I'm still working out how to display the output of my code.  I've downloaded and installed the cairo graphics package, and unlike AGG, it works.  Now the trick is to figure out its API between now and midnight! :(

Oh well, at least the poster and paper are up:
The only problem I've got when I look at both of those is realizing how much more I want to get done in order for this code to be complete.  Its never ending...

Saturday, April 23, 2011


In my last post, I mentioned trying to use AGG to visualize my output.  Unfortunately, it doesn't even compile on my computer.  That makes displaying the output impossible at the moment, unfortunately.  The other ways I know of are matplotlib (which requires python) and matlab (which I have no idea how to connect to to get it to do what I want).   I have some idea on how to do it with a mac, but the mac REALLY DOES NOT LIKE IT when you try to beat it into doing what you want in that way, which means many, many days of work to make that happen.  Right now, I'm fresh out of ideas, so I'm going to work on my poster and video instead.  Maybe I'll think of some nifty visualization of my output later.
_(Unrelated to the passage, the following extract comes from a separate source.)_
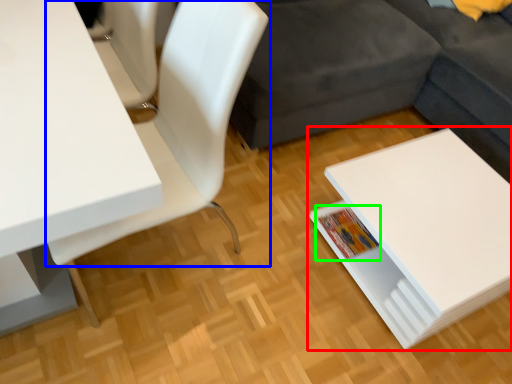 Question: Considering the real-world distances, which object is farthest from table (highlighted by a red box)? chair (highlighted by a blue box) or book (highlighted by a green box)?

Choices:
 (A) chair
 (B) book

Answer: (A) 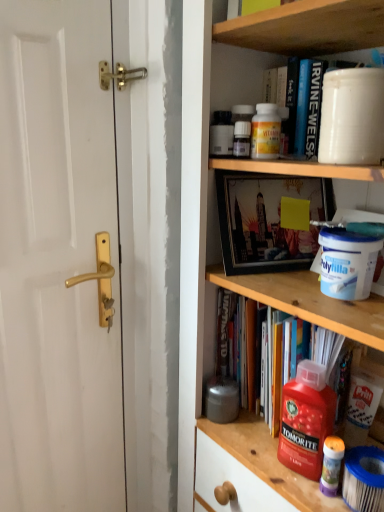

I've finally gotten all my CUDA code in place, and I've realized that I've hit a brick wall.  I've written a number of unit tests using googletest, which is a fairly nice unit testing framework, and my code passes all of my tests.  The problem is that it is limited, as all unit testing frameworks are, in that it can really only test for equality well.  This is a big problem for the code I'm writing because after reading through quite a bit of material on the web, I've come to realize that not all cards support IEEE 754 in quite the same way, or as completely, as they should.  That means that even if I had a golden test set to test against, I could fail the test, while still being reasonably accurate.  The only way I may be able to bypass this problem is if I can render my output to a file or to the screen directly, and then eyeball it.  Towards that end, I just downloaded the AGG library, which claims to use only portable C++ to render images to files.  I'm going to briefly look at it, and see if I can get it to do what I want it to do (make pretty pictures) in the amount of time I have left.  However, since this is a brand-new (to me) API, and since I STILL don't have a poster or video up, if I can't get it all working within an hour or less, I'm going to have to abandon it to get my presentation working.

Thursday, April 21, 2011

Dual Quaternions

I spent much of today hacking out code so that I can use dual quaternions, only to realize that there is every chance that they are significantly slower than using homogenous coordinates.  Why?  Because dual quaternions require an 8 x 1 column vector to represent, while a rotation and translation (same power as a dual quaternion) requires a 4 x 4 matrix; the important point is that the 4 x 4 matrix may be hardware accelerated on the GPU as mat4 is an OpenGL type.  The only other advantage that dual quaternions have is that they are relatively easy to blend (interpolate & extrapolate) over.  However, for my purposes, there won't be any blending being done; you need to rotate & translate by some fixed amount, and that's it. 

For the time being, I'm side-stepping the issue.  Originally, I had the ability to embed frames within other frames, forming a mesh of frames (along with embedding objects within a frame).  Although I still allow all the embedding to happen, I don't walk out to find all the embedded parts, which means that if it isn't embedded in the top-level frame, it isn't found.  This isn't ideal, but it will allow me to get to the heart of the problem more quickly.  Once I have some really good results, I'll revisit this problem, and see what can be done about it.  The more I look at it though, the more I think I'm going to have to go with homogeneous coordinates, and just be done with it.